Egyptian pharaohs are famous for constructing pyramids, but that’s not all they did. One of them at least passed a good bit of his time trying to do just the opposite of what the Eternal God told him to do (“Let my people go!”)
So God’s judgment fell on him and his people. This hard head would change just long enough so that God would lift his hand, then he went back to doing what he wanted.
That attitude wrecked his country and cost him his eldest son. We last see old Pharaoh on the Egyptian side of the Red Sea, surveying the wreckage of his army, or at least that part of his army and equipment that would float.
Israel danced off into the desert and freedom from the king’s slavery. Not even Pharoah is smarter or stronger than God.
The Bible talks about a stubborn, rebellious world of people in the book of Revelation. God gives us a glimpse of a time when He begins to pour out his wrath on people that refuse to obey him. Not only have they turned their back on his love and grace, but they’ve embraced the representative of the devil himself, the Antichrist.
They reap what they sow, because every sin and every rebellion contains seeds. When we eat the fruit, the seed is planted and we reap it.
So we see the world shaking under plagues, earthquakes, wars, famines, economic distresses … you name it.
You’d think they would repent of their sin and turn towards God for forgiveness, but no, they’re just waiting for more spit!
“The fifth Angel poured his bowl on the throne of the Beast: Its kingdom fell into sudden eclipse. Mad with pain, men and women bit and chewed their tongues, cursed the God-of-Heaven for their torment and sores, and refused to repent and change their ways.” (Rev. 16: 10-11, The Message).
As I thought about this, I asked myself the question, “What does that have to do with you and me?” After all, we’re on the side that loves the Lord, those who have submitted to His Lordship.
But don’t I have my rebellious moments at times? “Lord, you’re asking too much. Not that!” Or, “No Lord, there’s nothing wrong with that. This is not you speaking to me, but my inner mother.” Or simply, “I’m a big boy. I can do what I want. I’m tired of this.”
Something in me wants to be Captain of the ship, and if the Lord asks me to play a role that I don’t like, that little fellow in me stands up and complains.
It’s just the opposite of the Cross. Jesus struggled with the horror of the Cross the night before his death for our sins. He foresaw the humiliation, the agony, and the horror and he naturally recoiled. But with tremendous courage He looked toward his Father and surrendered.
“Then Jesus went with them to a garden called Gethsemane and told his disciples, ‘Stay here while I go over there and pray.’ Taking along Peter and the two sons of Zebedee, he plunged into an agonizing sorrow. Then he said, ‘This sorrow is crushing my life out. Stay here and keep vigil with me.’
‘’Going a little ahead, he fell on his face, praying, ‘My Father, if there is any way, get me out of this. But please, not what I want. You, what do you want?’ … Again he prayed, “My Father, if there is no other way than this, drinking this cup to the dregs, I’m ready. Do it your way.’ … When he came back, he again found them sound asleep. They simply couldn’t keep their eyes open. This time he let them sleep on, and went back a third time to pray, going over the same ground one last time.’’ (Matt. 26:36-39, 42, 44, The Message)

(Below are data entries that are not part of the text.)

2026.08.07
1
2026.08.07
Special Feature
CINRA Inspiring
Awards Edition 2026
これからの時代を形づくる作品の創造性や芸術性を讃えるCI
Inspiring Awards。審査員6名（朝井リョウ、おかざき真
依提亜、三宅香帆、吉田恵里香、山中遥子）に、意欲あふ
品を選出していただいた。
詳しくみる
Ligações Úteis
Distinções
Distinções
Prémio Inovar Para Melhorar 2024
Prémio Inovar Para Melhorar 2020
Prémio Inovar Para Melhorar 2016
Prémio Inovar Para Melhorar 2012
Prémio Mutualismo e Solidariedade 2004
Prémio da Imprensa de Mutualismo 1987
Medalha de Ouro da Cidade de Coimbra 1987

Are you struggling in your Gethsemane today? Maybe you’re not rebelling but you’re afraid, or you just don’t want to do what the Lord is asking. One prayer unleashes the power of the Cross in your life: “My Father, if it is possible, may this cup be taken from me. Yet not as I will, but as you will.”

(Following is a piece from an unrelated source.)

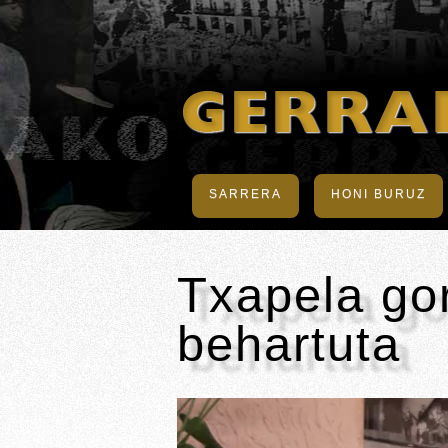
SARRERA
HONI BURUZ
Txapela gor
behartuta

You’ve got to abandon yourself to Him in faith to be able to pray it and yes, self doesn’t want to lose control. But in life, weakness prevails until we lose control and turn it over to Him.
Thy will be done.
“Well kids, it all comes down to TRUST, doesn’t it? Let’s continue to trust Him together.” Marilyn Mathias in her blog near the end of a fight with Lou Gehrig’s disease which eventually took her life.